Following the CPI release, both onshore Yuan and offshore Yuan weakened slightly against the US Dollar: the onshore Yuan (USD/CNY) lost -0.07% while the offshore Yuan (USD/CNH) dropped -0.04% within the first half an hour after the announcement. Both pair pulled back to earlier levels two hours after the release.

Hexun News: Chinese leading online media of financial news.

- Foreign investment in Chinese financial institutions continued to contract in the second quarter, down -0.47.8% to 1.826 billion Yuan ($280 million) from the first quarter. Also, the second quarter print was significantly lower than a year ago, dropping -92.8%. At the same time, Chinese financial institutions investment in overseas continue to expand in the second quarter; soaring by +226% to 37.918 billion Yuan ($ 5.805 billion) on a quarterly basis and jumped +168% on an annualized basis. This indicates that China’s domestic investment opportunities are declining while risks are increasing amid a slowing economy. Under such circumstances, both Chinese investors and global investors are seeking alternatives outside China and may remain this strategy until a sustainable recovery is seen. Our Currency Analyst James Stanley discussed in-depth where this kind of capital may flow into. China’s foreign reserves fell slightly by -0.1% to $3.2 trillion in July and are likely to continue to bear downward pressure under this theme.

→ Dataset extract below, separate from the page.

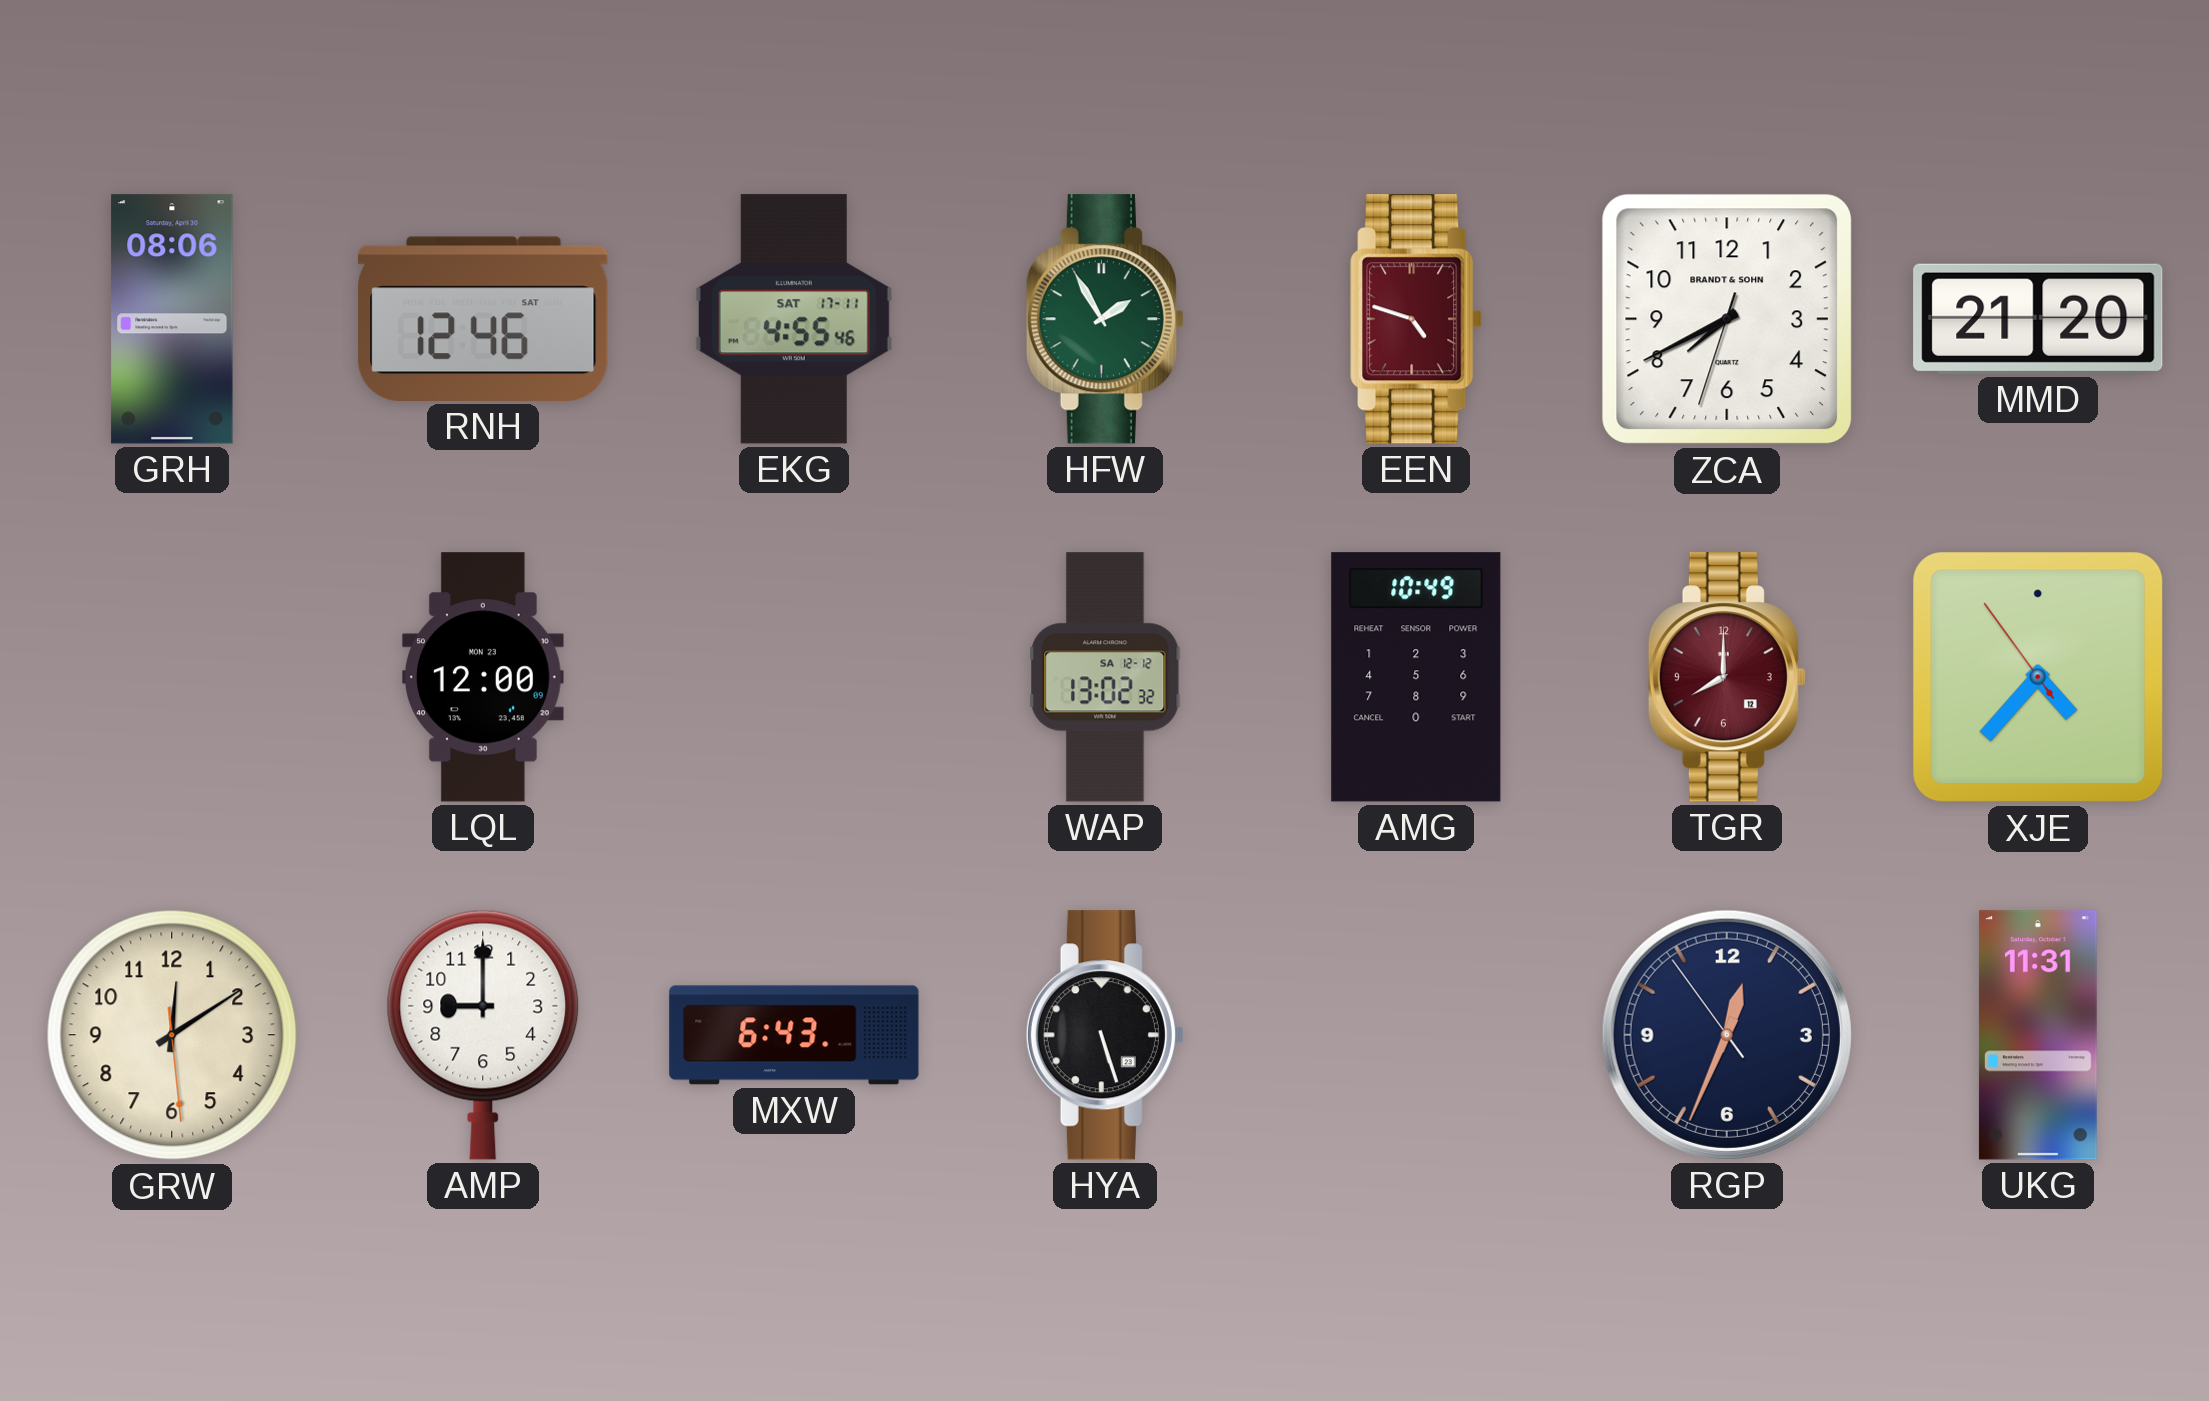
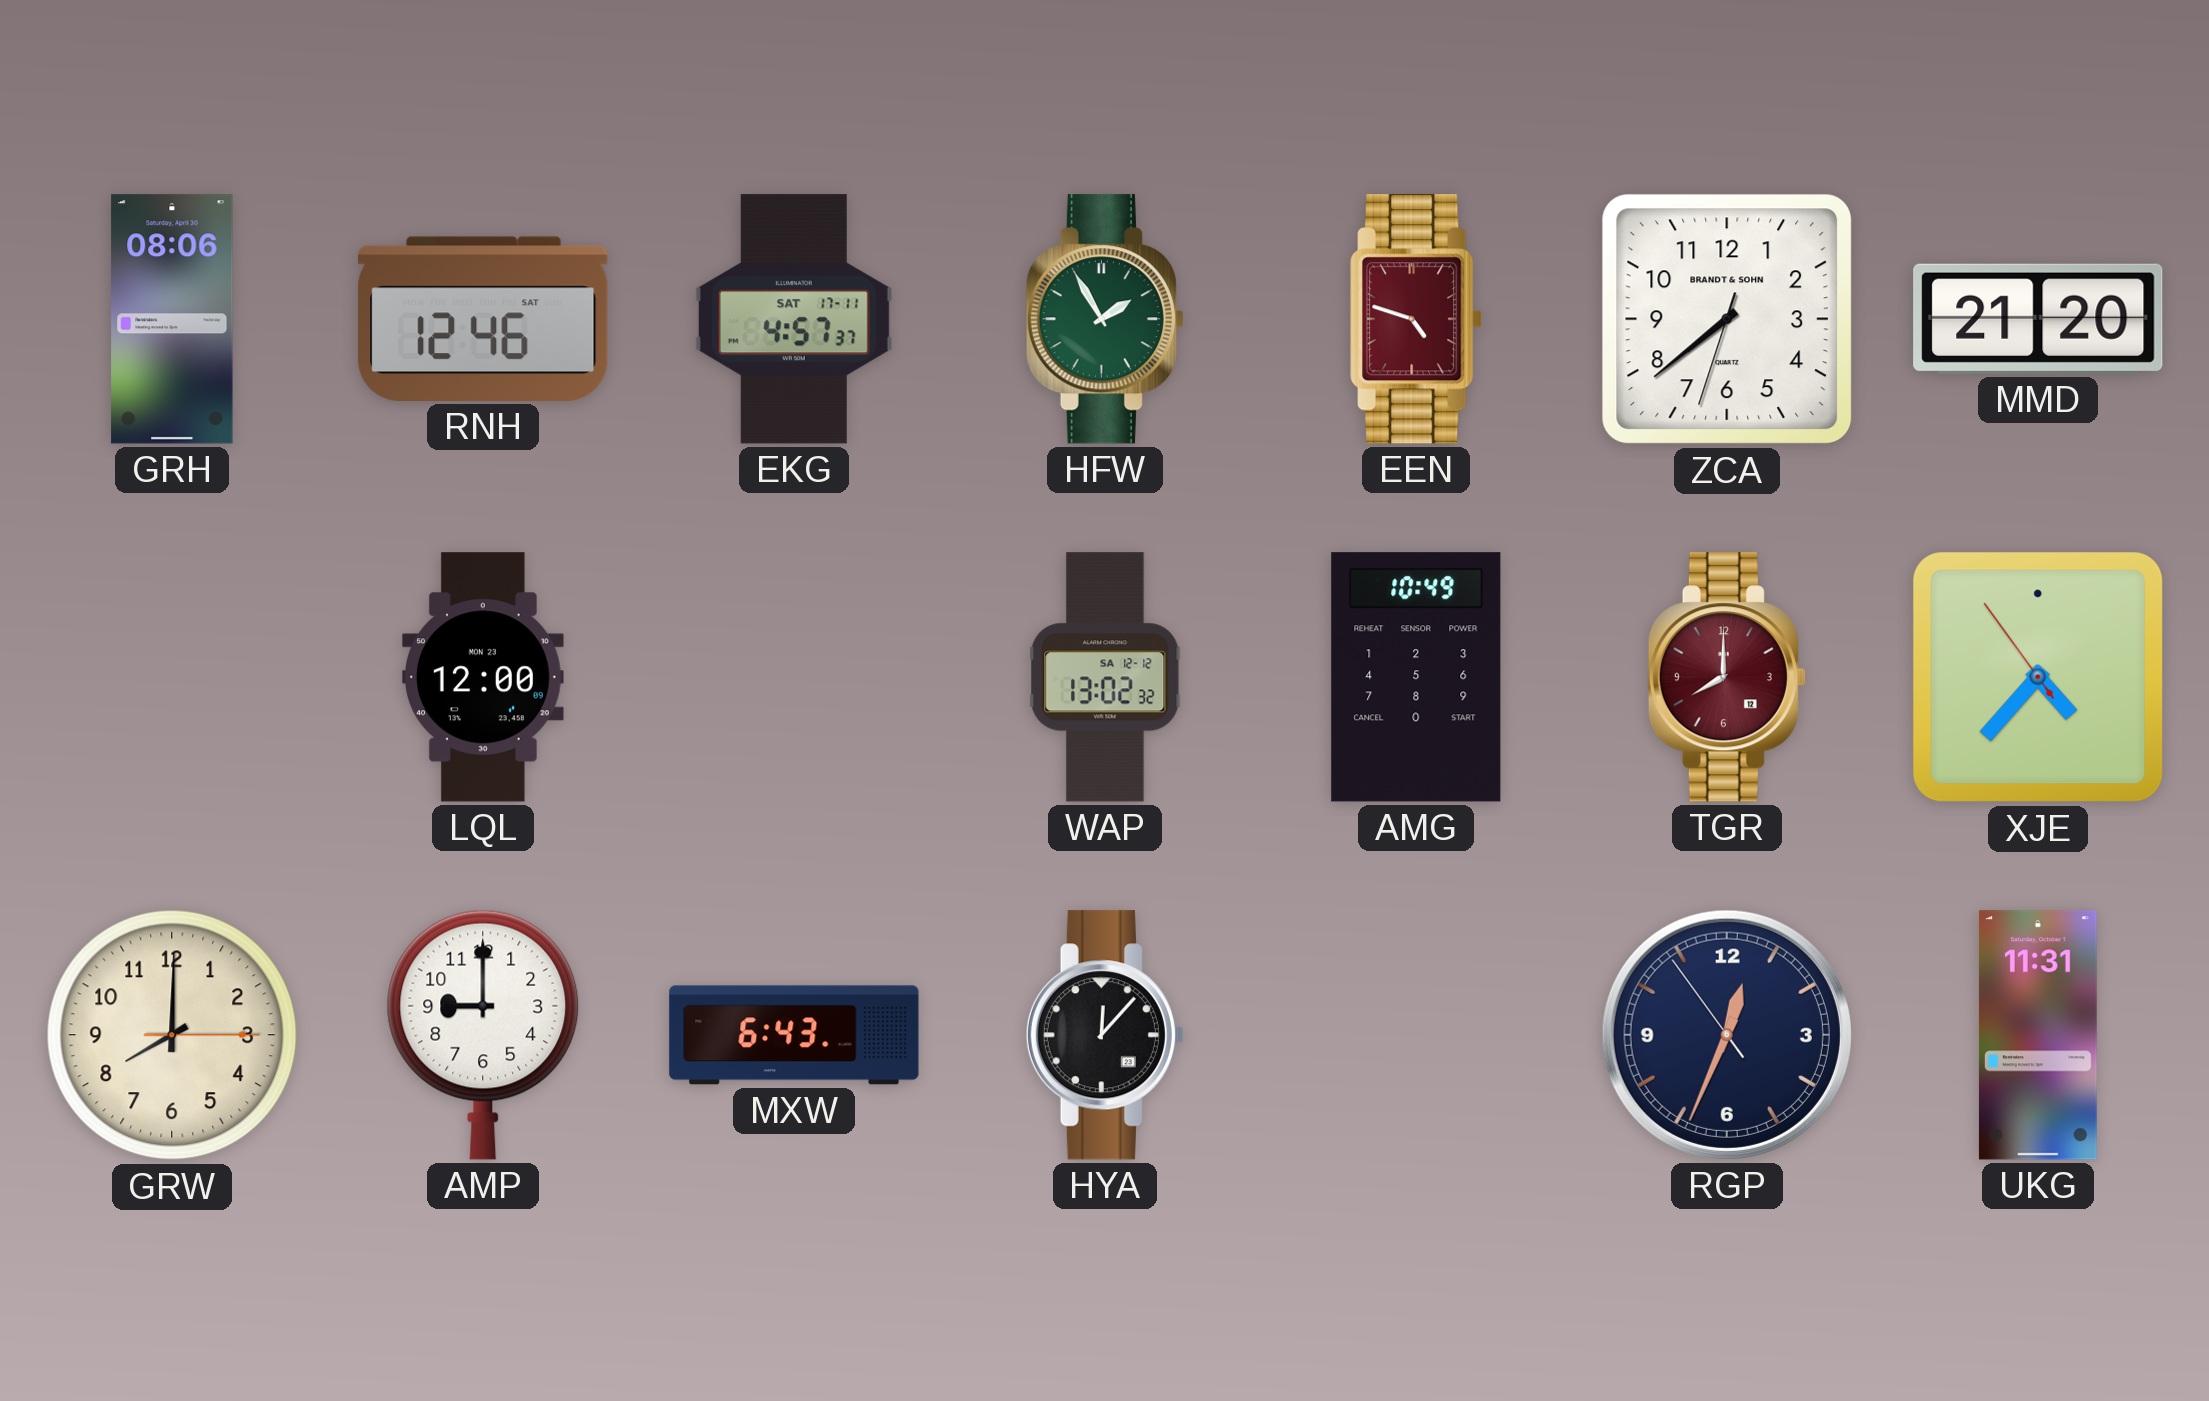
EKG: 4:55 -> 4:57
ZCA: 7:40 -> 7:38
GRW: 12:09 -> 8:00
HYA: 5:27 -> 12:07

China Finance Information: a finance online media administrated by Xinhua Agency.

- Shenzhen-Hong Kong Stock Connect (SHSC), a trading link between the two markets, is expected to be launched as soon as October, according to the Chairman of Hong Kong Securities Association, Benny Mau. Due to increasing expectations, from July 28th to August 1st, approximately HK$ 10 million of funds have flowed into CSOP ChiNext ETF, the only Hong Kong ETF that tracks mainland’s NASDAQ-style board. Major funds in mainland China have also started to design and establish SHSC-related products in the effort of attracting foreign capital: Boshera Funds, Guangfa Funds and ten other funds have introduced at least 50 new products. Chinese investors showed increasing interest in Hong Kong stocks as well. The trading volume of Hong Kong stocks by mainlanders through the current Shanghai-Hong Kong link soared +42% in June from the month prior.

- China’s mobile payments market is developing quickly: According to Airui Consultant, payments made through mobile platforms are expected to hit 12.159 trillion Yuan by the end of year and 18.256 trillion Yuan by 2018. In terms of participants, Alibaba’s Alipay and Tencent’s Wechat pay are the two top players and have taken up approximately 90% of the mobile payments market as of the end of 2015. For Chinese commercial banks, mobile payments bring both opportunities and challenges: Banks could cooperate with payment platforms and share profits; at the same time, payment platforms are also banks’ competitors as they provide deposit and investment services to users which traditionally are banks’ businesses.